---------- Data for review

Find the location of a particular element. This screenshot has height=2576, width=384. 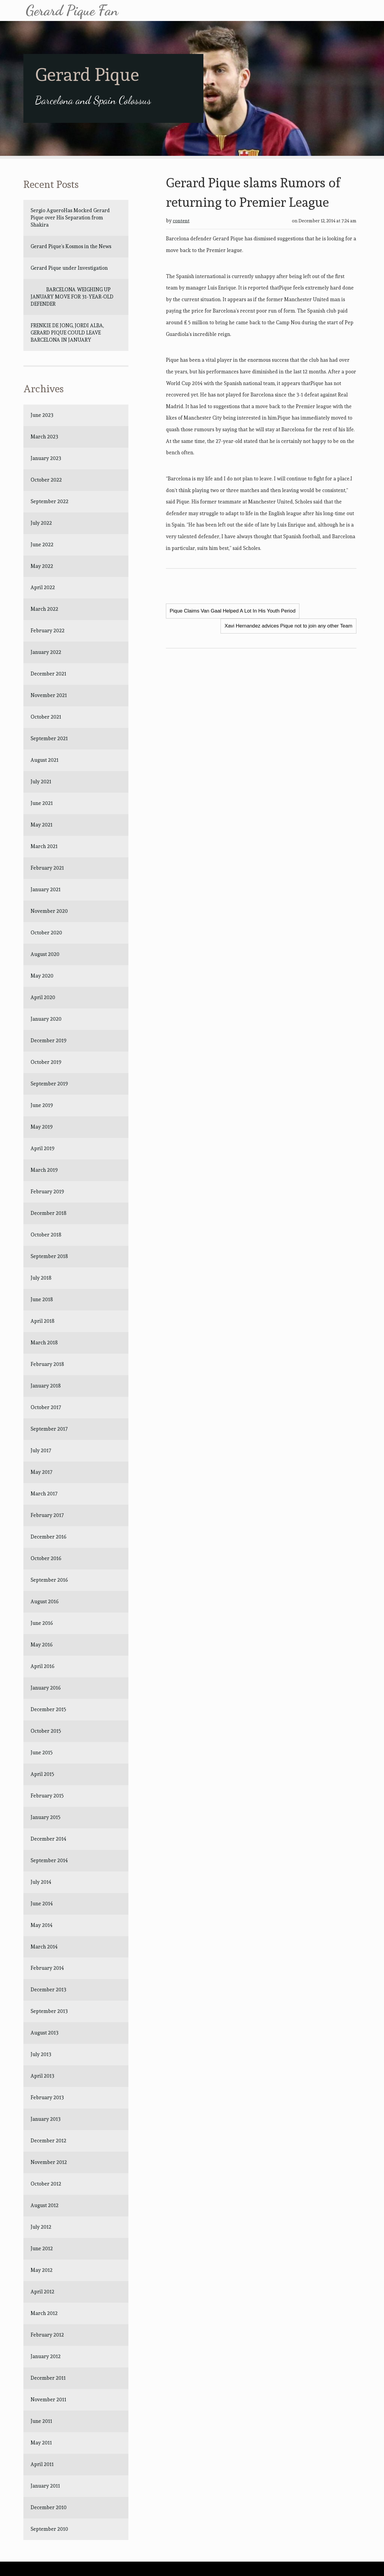

May 2017 is located at coordinates (41, 1472).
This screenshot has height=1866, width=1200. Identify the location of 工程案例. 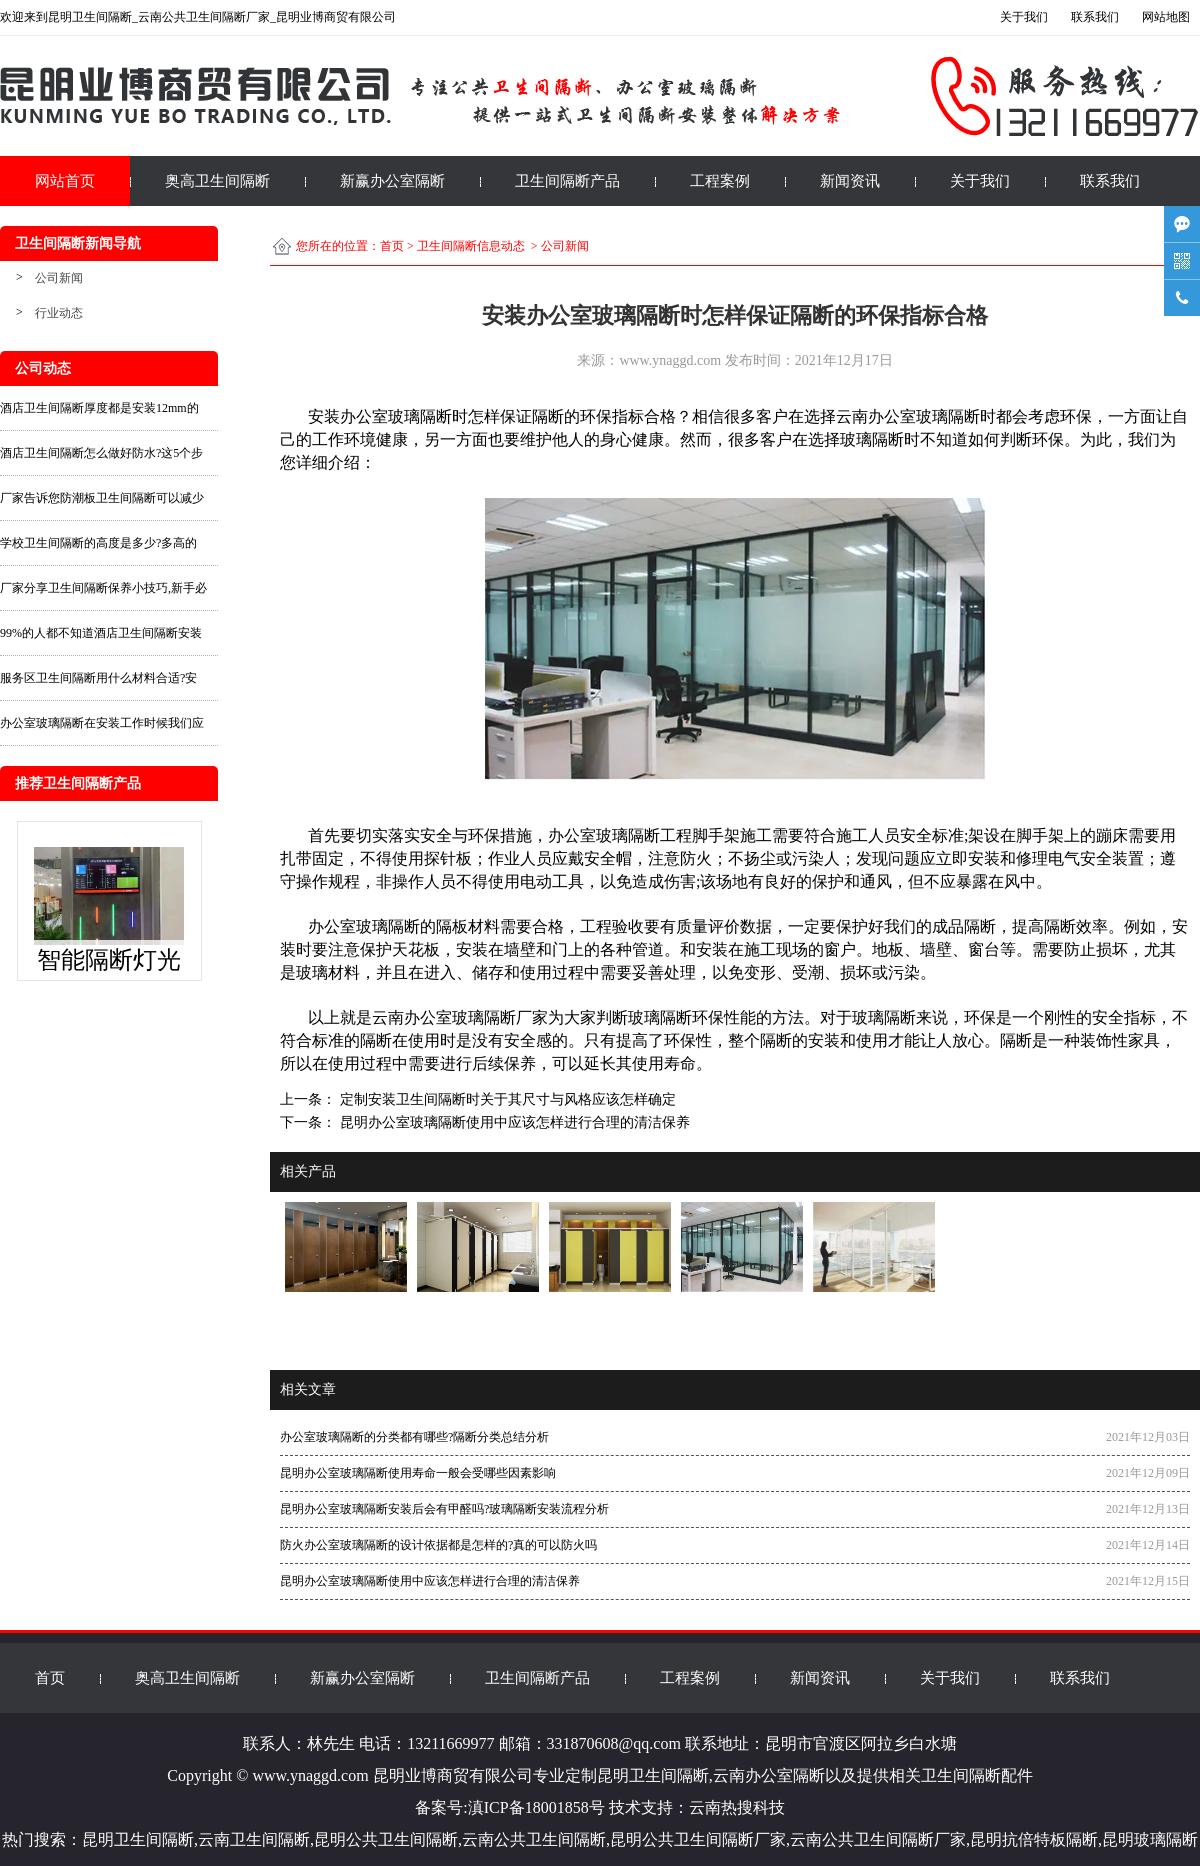
(720, 181).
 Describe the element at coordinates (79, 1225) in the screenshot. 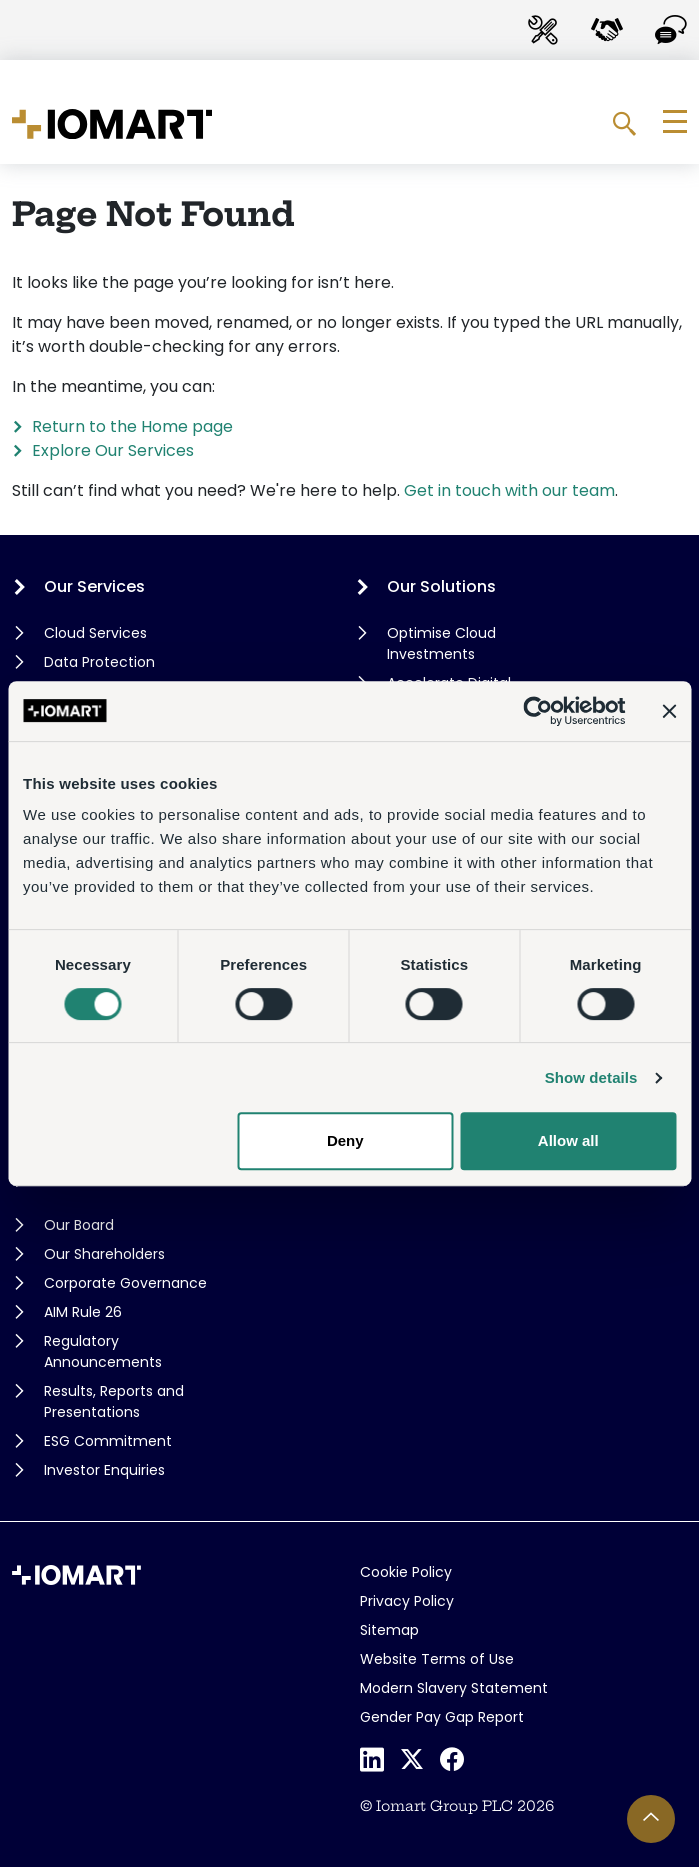

I see `Our Board` at that location.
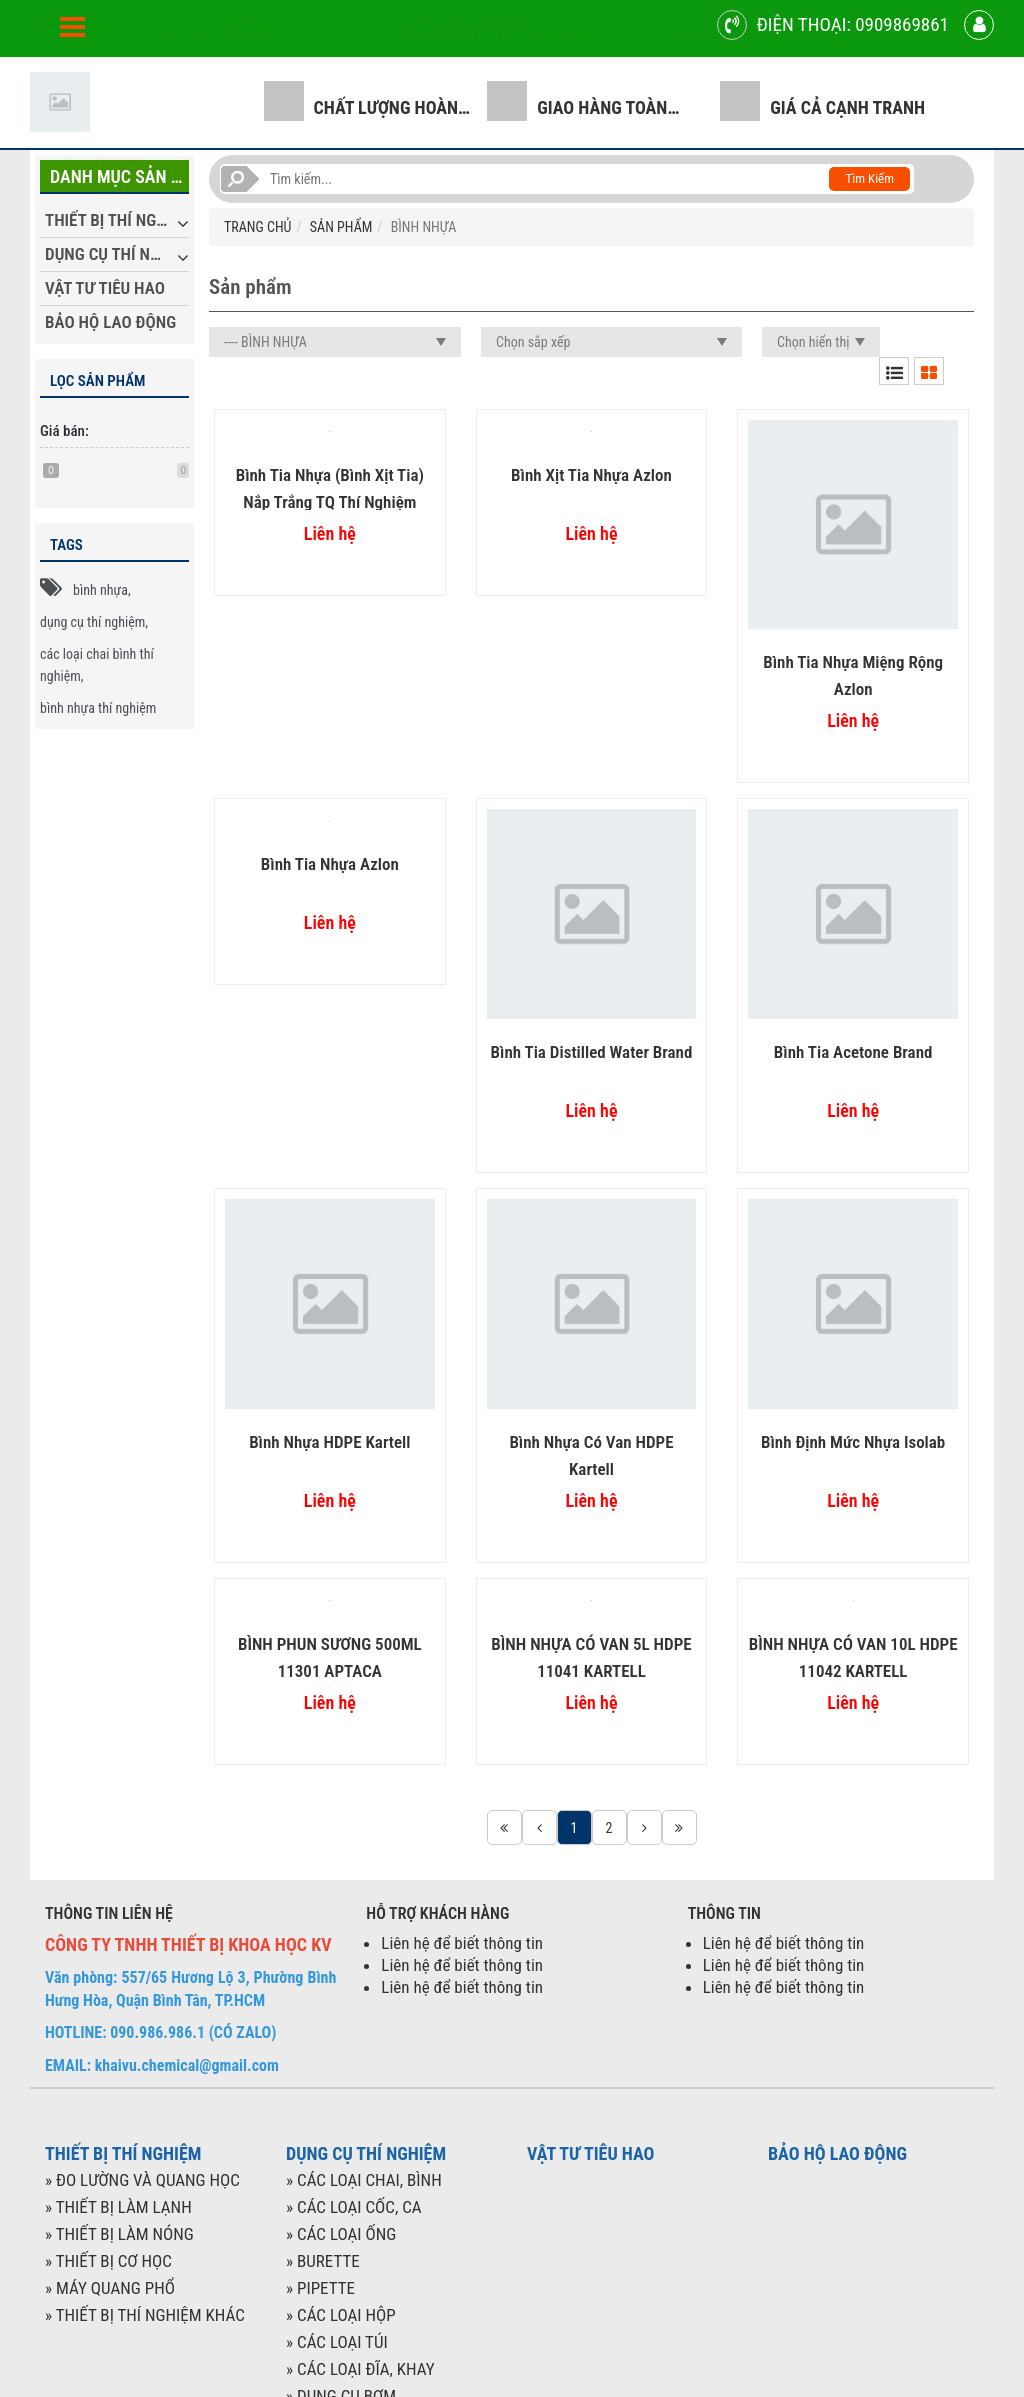  What do you see at coordinates (462, 1943) in the screenshot?
I see `Liên hệ để biết thông tin` at bounding box center [462, 1943].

--------------------

No pictures should appear in the copy; write out exactly the lines from the one containing "This screenshot has height=1866, width=1200." through the end of the material.

This screenshot has height=1866, width=1200. Identify the location of 工程案例. 
(720, 181).
 Describe the element at coordinates (79, 1225) in the screenshot. 

I see `Our Board` at that location.
  What do you see at coordinates (462, 1943) in the screenshot?
I see `Liên hệ để biết thông tin` at bounding box center [462, 1943].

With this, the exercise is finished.